Politics aside, the increase in teens' drug usage is a problem, and it should concern all of us - including kids, who face peer pressure that can end up diminishing their lives' potential. Parents, many of whom aren't sufficiently engaged with the risk. Teachers, who know it's nigh impossible to impart an education to a teen-age hophead, if perchance the hophead makes it to school.

And health professionals. The national survey that reported teens' rising use of marijuana, cocaine and LSD - as well as beer, wine and other alcoholic beverages - was accompanied by a report that showed drug-related emergency-room visits have increased significantly since 1992.

Law-enforcement officials, too, must be concerned, given the well-established link between drugs and crime - and the continuing national tragedy of treating drug abuse more as a crime than a health problem.

Shalala is suggesting that, if re-elected, Clinton will do better.
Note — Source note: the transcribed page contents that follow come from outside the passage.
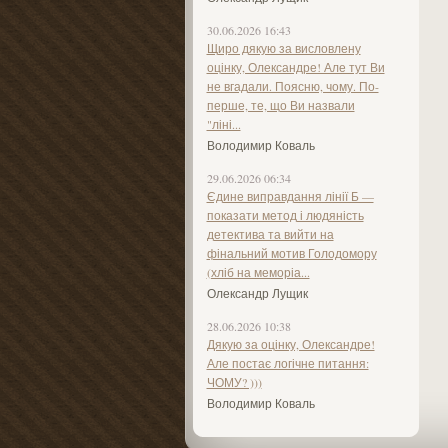
30.06.2026 16:43
Щиро дякую за висловлену
оцінку, Олександре! Але тут Ви
не вгадали. Поясню, чому. По-
перше, те, що Ви назвали
"ліні...
Володимир Коваль
29.06.2026 06:34
Єдине виправдання лінії Б —
показати метод і людяність
детектива та вийти на
фінальний мотив Голодомору
(хліб на меморіа...
Олександр Лущик
28.06.2026 10:38
Дякую за оцінку, Олександре!
Але постає логічне питання:
ЧОМУ? )))
Володимир Коваль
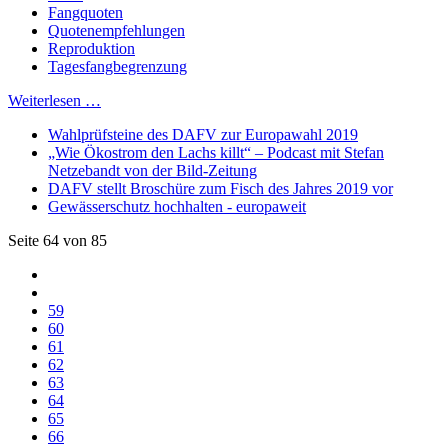
Fangquoten
Quotenempfehlungen
Reproduktion
Tagesfangbegrenzung
Weiterlesen …
Wahlprüfsteine des DAFV zur Europawahl 2019
„Wie Ökostrom den Lachs killt“ – Podcast mit Stefan
Netzebandt von der Bild-Zeitung
DAFV stellt Broschüre zum Fisch des Jahres 2019 vor
Gewässerschutz hochhalten - europaweit
Seite 64 von 85
59
60
61
62
63
64
65
66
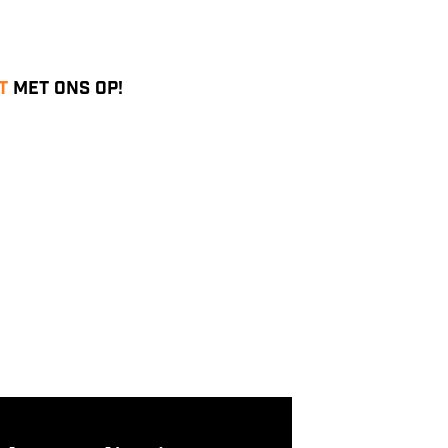
t
met ons op!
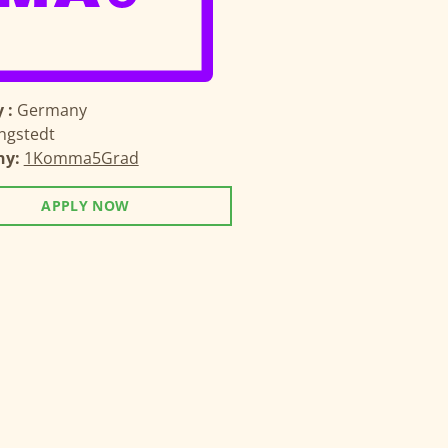
 :
Germany
ngstedt
ny:
1Komma5Grad
APPLY NOW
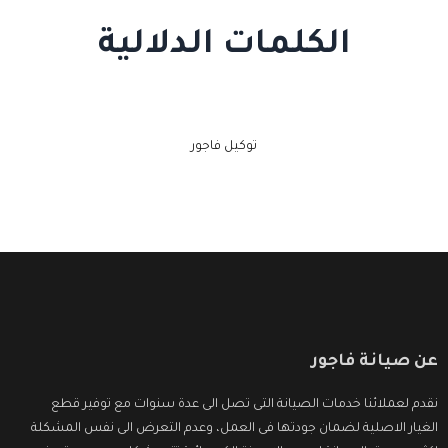
الكلمات الدلالية
توكيل فاجور
عن صيانة فاجور
نقدم لعملائنا خدمات الصيانة التى تصل الى عدة سنوات مع توفير قطع
الغيار الاصلية لضمان جودتها فى العمل، وعدم التعرض الى نفس المشكلة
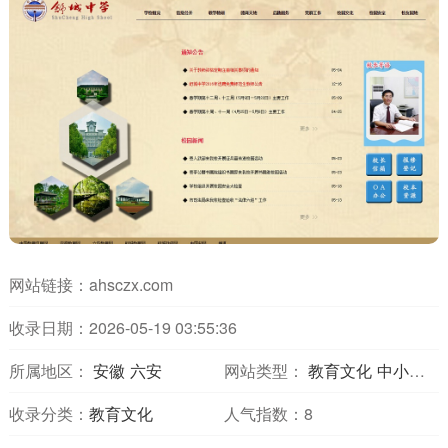
网站链接：
ahsczx.com
收录日期：2026-05-19 03:55:36
所属地区：
安徽
六安
网站类型：
教育文化
中小学校
收录分类：
教育文化
人气指数：
8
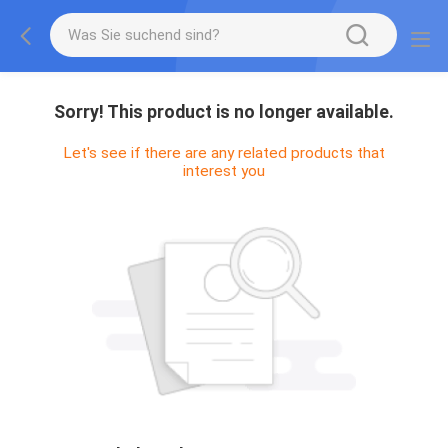
Sorry! This product is no longer available.
Let's see if there are any related products that
interest you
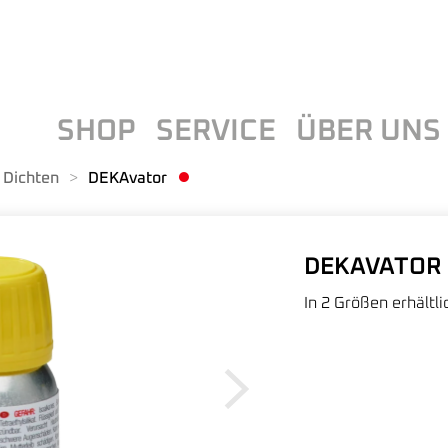
SHOP
SERVICE
ÜBER UNS
 Dichten
DEKAvator
DEKAVATOR
In 2 Größen erhältli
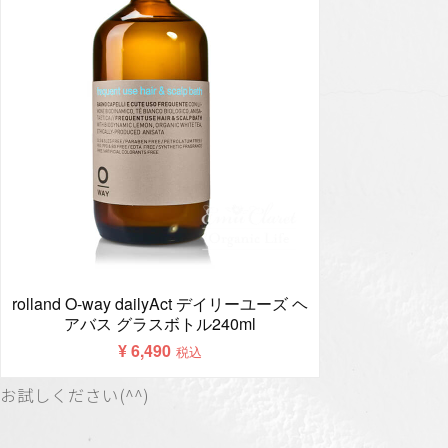
お試しください(^^)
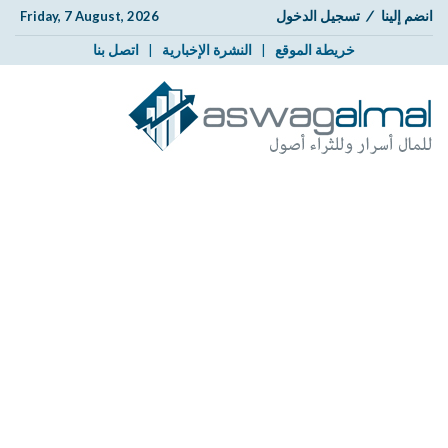
انضم إلينا
/
تسجيل الدخول
Friday, 7 August, 2026
خريطة الموقع
|
النشرة الإخبارية
|
اتصل بنا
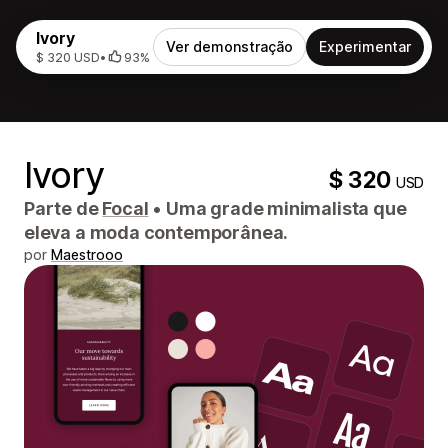
Ivory
Ver demonstração
Experimentar
$ 320 USD
•
93%
Ivory
$ 320
USD
Parte de
Focal
•
Uma grade minimalista que
eleva a moda contemporânea.
por
Maestrooo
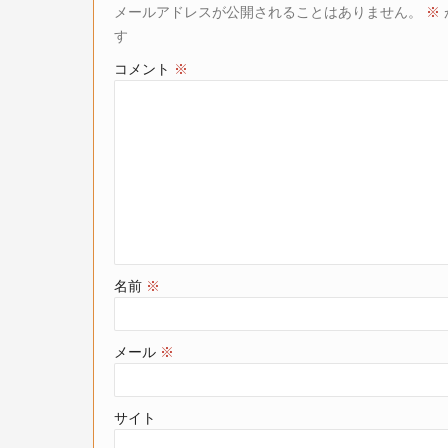
メールアドレスが公開されることはありません。
※
す
コメント
※
名前
※
メール
※
サイト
Dole also is saying that, if elected, he will do better - promising to ``make the drug war priority No. 1 again.''

The latter promise is not reassuring. The drug war has failed miserably both as metaphor and policy. Since interdiction and incarceration clearly don't work, it's time to give the health-and-education model a try.

Meanwhile, states and local communities - parents, teachers, health professionals, law-enforcers and, importantly, other teens - can do better than to wait for federal solutions. They can take the lead, with positive peer pressure, education, prevention and treatment programs. The message should be that drug addiction among teen-agers is uncool and no joke.